Ce fut un modèle politique inédit en Afrique subsaharienne francophone, mais sa longévité fut éphémère. Au Sénégal, l’alliance formée par Ousmane Sonko et Bassirou Diomaye Faye – le premier, mentor du second, fervent opposant à l’ancien président Macky Sall – initialement pensée pour l’élection présidentielle de 2024, a viré au bras de fer, culminant dans la nuit du 22 mai 2026 par une rupture spectaculaire.

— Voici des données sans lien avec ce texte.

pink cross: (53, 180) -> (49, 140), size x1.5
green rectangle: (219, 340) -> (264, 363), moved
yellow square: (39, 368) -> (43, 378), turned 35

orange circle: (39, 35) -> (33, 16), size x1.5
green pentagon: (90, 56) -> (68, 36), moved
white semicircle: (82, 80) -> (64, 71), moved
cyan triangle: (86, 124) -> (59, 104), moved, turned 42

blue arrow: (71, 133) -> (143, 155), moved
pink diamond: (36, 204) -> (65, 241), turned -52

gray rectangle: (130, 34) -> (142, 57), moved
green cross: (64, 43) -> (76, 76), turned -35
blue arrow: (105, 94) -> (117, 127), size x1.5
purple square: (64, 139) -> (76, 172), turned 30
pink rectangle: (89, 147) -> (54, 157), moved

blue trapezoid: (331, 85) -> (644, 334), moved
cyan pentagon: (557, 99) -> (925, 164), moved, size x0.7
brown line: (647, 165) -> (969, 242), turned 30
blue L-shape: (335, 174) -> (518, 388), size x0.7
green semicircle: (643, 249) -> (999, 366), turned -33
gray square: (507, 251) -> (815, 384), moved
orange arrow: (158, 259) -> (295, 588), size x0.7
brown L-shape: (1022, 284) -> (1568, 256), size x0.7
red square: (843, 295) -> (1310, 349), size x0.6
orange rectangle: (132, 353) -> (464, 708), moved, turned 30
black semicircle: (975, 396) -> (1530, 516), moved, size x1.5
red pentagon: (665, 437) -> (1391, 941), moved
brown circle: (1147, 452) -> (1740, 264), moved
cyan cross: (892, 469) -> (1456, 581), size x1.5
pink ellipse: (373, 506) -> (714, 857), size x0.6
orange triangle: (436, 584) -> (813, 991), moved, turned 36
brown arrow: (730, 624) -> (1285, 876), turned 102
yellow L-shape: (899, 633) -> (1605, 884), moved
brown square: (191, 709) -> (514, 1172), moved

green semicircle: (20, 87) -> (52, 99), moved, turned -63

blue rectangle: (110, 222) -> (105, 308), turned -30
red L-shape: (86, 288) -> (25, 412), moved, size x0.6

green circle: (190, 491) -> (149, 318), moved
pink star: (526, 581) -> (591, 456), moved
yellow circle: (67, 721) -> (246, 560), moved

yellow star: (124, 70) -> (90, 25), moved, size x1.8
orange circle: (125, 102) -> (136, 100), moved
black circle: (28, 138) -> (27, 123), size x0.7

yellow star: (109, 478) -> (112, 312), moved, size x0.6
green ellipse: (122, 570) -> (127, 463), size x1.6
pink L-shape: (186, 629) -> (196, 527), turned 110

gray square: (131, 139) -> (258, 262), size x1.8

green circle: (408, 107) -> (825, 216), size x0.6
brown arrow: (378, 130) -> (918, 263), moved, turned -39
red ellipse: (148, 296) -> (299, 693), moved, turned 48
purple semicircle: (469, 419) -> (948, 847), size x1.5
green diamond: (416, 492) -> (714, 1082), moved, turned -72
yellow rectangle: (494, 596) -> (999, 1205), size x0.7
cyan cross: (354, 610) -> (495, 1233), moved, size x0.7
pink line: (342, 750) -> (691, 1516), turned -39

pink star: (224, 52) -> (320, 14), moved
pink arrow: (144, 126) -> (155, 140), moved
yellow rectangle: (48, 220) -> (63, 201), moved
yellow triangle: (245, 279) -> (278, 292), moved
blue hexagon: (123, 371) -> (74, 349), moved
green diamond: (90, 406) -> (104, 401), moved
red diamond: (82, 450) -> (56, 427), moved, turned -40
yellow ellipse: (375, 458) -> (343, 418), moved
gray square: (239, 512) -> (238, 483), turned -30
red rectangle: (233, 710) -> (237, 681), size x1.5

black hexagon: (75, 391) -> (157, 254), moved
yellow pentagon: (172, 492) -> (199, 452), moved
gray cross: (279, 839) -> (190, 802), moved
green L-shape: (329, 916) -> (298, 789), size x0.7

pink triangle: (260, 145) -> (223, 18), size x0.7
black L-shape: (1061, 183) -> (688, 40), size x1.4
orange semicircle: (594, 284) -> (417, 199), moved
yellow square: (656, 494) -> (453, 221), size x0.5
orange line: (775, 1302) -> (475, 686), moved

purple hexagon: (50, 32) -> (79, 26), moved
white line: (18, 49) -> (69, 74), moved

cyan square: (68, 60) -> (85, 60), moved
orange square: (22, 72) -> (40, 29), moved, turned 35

En effet, ce vendredi 22 mai, peu avant 22 heures, la population sénégalaise a été saisie par une brève allocution diffusée sur la Radiotélévision sénégalaise (RTS) depuis le Palais de la République à Dakar. Oumar Samba Ba, secrétaire général de la présidence, a annoncé la révocation du Premier ministre Ousmane Sonko. Parallèlement, l’intégralité des membres du gouvernement a été déchargée de ses fonctions.
« Par décret n°2026-1128 du 22 mai 2026, le président de la République, Bassirou Diomaye Faye, a mis fin aux fonctions d’Ousmane Sonko, Premier ministre, et, par conséquent, à celles des ministres et secrétaires d’État, membres du gouvernement. Les membres du gouvernement sortant sont chargés d’expédier les affaires courantes », a précisé Oumar Samba Ba.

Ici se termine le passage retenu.